Google Is Now Auditing Your Site for ‘AI Readiness’: Here’s What It’s Looking For
Alex Rostovtsev is an SEO at Elfsight and an AI visibility specialist at Beamtrace. Alex combines hands-on SEO practice with original research into how AI systems evaluate and surface content. In this article, he breaks down Google’s new Agentic Browsing audit – what it checks, why it matters, and what site owners can do to prepare before it starts carrying real weight.
A few weeks ago, Google launched a new version of Lighthouse, Chrome’s auditing tool that scores webpages on performance, accessibility, and SEO. One move in the update caught our attention: Google promoted the “Agentic Browsing” category from experimental to default, meaning, the audit now checks whether a site is ready for AI agents that operate a browser on behalf of humans.
The Growing Role of AI Readiness for Websites
A year ago, Google’s John Mueller compared llms.txt to the keywords meta tag and called building a separate Markdown for bots “a stupid idea.” Now, Chrome’s new Lighthouse has an llms.txt check included in the default audit.The contradiction dissolves once you separate the two contexts: Google Search is talking about ranking, and llms.txt won’t help you rank higher or get cited in AI Overviews. Agentic Browsing audit is talking about something else entirely: the growing category of AI that doesn’t search for your site but visits it and tries to do things on it – booking a flight, filling out a form, comparing products, or completing a checkout.
For that use case, the agent needs to understand your site’s structure programmatically: it needs clean accessibility trees, stable layouts, and ideally, explicit declarations of what actions are available.

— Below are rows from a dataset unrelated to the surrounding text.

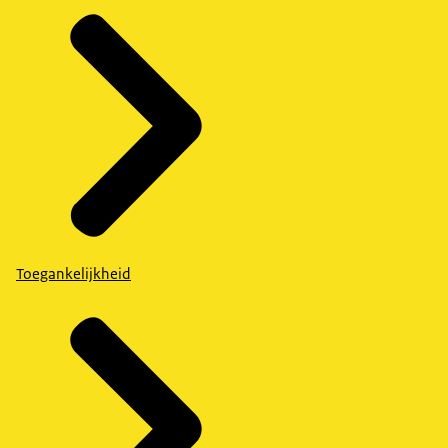
Toegankelijkheid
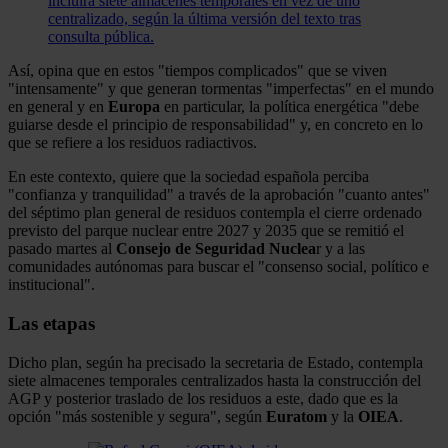
incluirá siete almacenes temporales en vez de uno
centralizado, según la última versión del texto tras
consulta pública.
Así, opina que en estos "tiempos complicados" que se viven
"intensamente" y que generan tormentas "imperfectas" en el mundo
en general y en
Europa
en particular, la política energética "debe
guiarse desde el principio de responsabilidad" y, en concreto en lo
que se refiere a los residuos radiactivos.
En este contexto, quiere que la sociedad española perciba
"confianza y tranquilidad" a través de la aprobación "cuanto antes"
del séptimo plan general de residuos contempla el cierre ordenado
previsto del parque nuclear entre 2027 y 2035 que se remitió el
pasado martes al
Consejo de Seguridad Nuclea
r y a las
comunidades autónomas para buscar el "consenso social, político e
institucional".
Las etapas
Dicho plan, según ha precisado la secretaria de Estado, contempla
siete almacenes temporales centralizados hasta la construcción del
AGP y posterior traslado de los residuos a este, dado que es la
opción "más sostenible y segura", según
Euratom
y la
OIEA
.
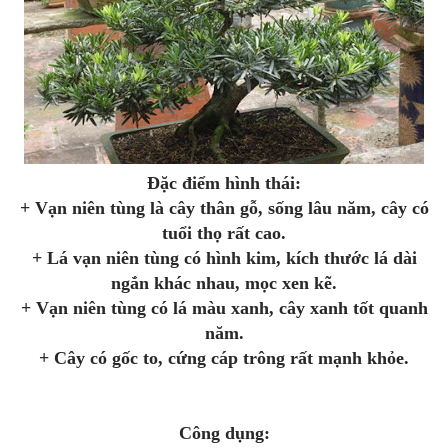
Đặc điểm hình thái:
+ Vạn niên tùng là cây thân gỗ, sống lâu năm, cây có
tuổi thọ rất cao.
+ Lá vạn niên tùng có hình kim, kích thước lá dài
ngắn khác nhau, mọc xen kẽ.
+ Vạn niên tùng có lá màu xanh, cây xanh tốt quanh
năm.
+ Cây có gốc to, cứng cáp trông rất mạnh khỏe.
Công dụng:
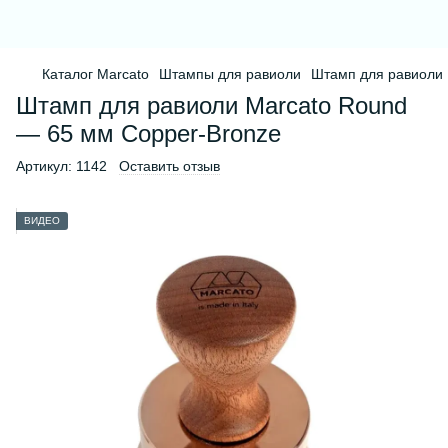
Каталог Marcato
Штампы для равиоли
Штамп для равиоли 
Штамп для равиоли Marcato Round
— 65 мм Copper-Bronze
Артикул:
1142
Оставить отзыв
ВИДЕО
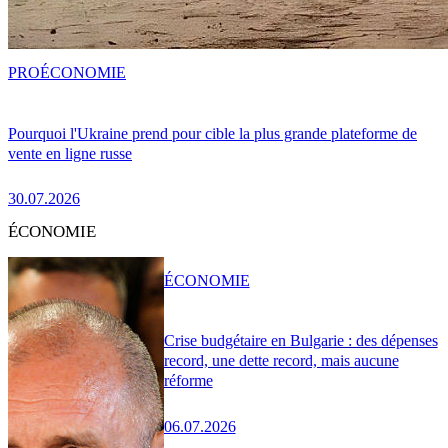
PRO
ÉCONOMIE
Pourquoi l'Ukraine prend pour cible la plus grande plateforme de
vente en ligne russe
30.07.2026
ÉCONOMIE
ÉCONOMIE
Crise budgétaire en Bulgarie : des dépenses
record, une dette record, mais aucune
réforme
06.07.2026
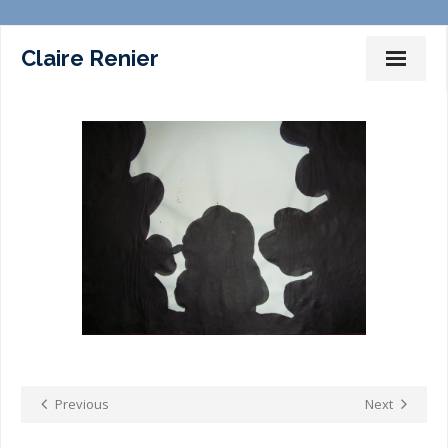
Claire Renier
Dessins Peintures Installations
Photographies
Films
Marches – Performances
Expositions
Commissariat d’expositions
Ateliers-Enseignement
Previous
Next
Sur la toile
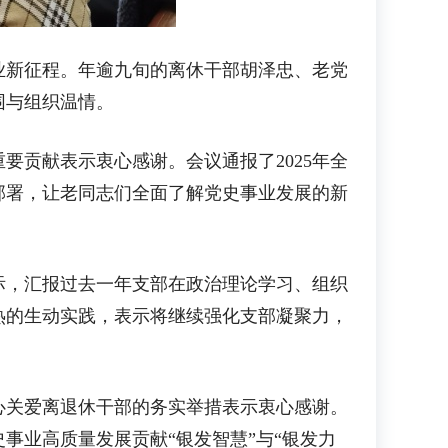
新征程。年逾九旬的离休干部胡泽忠、老党
围与组织温情。
贡献表示衷心感谢。会议通报了2025年全
部署，让老同志们全面了解党史事业发展的新
，汇报过去一年支部在政治理论学习、组织
热的生动实践，表示将继续强化支部凝聚力，
关爱离退休干部的务实举措表示衷心感谢。
事业高质量发展贡献“银发智慧”与“银发力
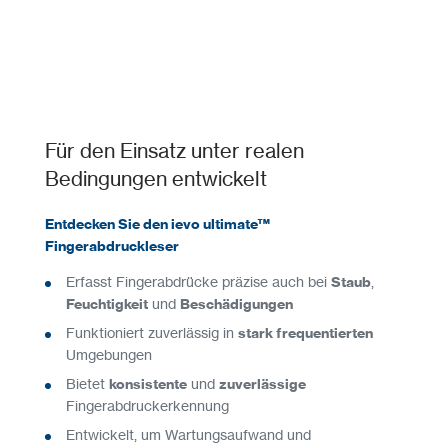
Für den Einsatz unter realen
Bedingungen entwickelt
Entdecken Sie den ievo ultimate™
Fingerabdruckleser
Erfasst Fingerabdrücke präzise auch bei
Staub
,
Feuchtigkeit
und
Beschädigungen
Funktioniert zuverlässig in
stark frequentierten
Umgebungen
Bietet
konsistente
und
zuverlässige
Fingerabdruckerkennung
Entwickelt, um Wartungsaufwand und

That’s what the Agentic Browsing category measures.
The distinction is in the purpose: while Search decides whether agents find you, Lighthouse measures whether they can use you once they arrive.
What it Means to be AI Ready According to Google
The Agentic Browsing category runs four groups of audits, and there’s no 0-100 score we see in Performance or Accessibility. You get a fractional pass/fail ratio – how many checks your site passes out of how many were run. Chrome’s documentation says the standards are still emerging, so Google appears to be gathering data.
Here’s what each group looks for.
1. Accessibility Tree Integrity
Despite sitting in the Agentic Browsing category, this audit isn’t about AI-specific preparation.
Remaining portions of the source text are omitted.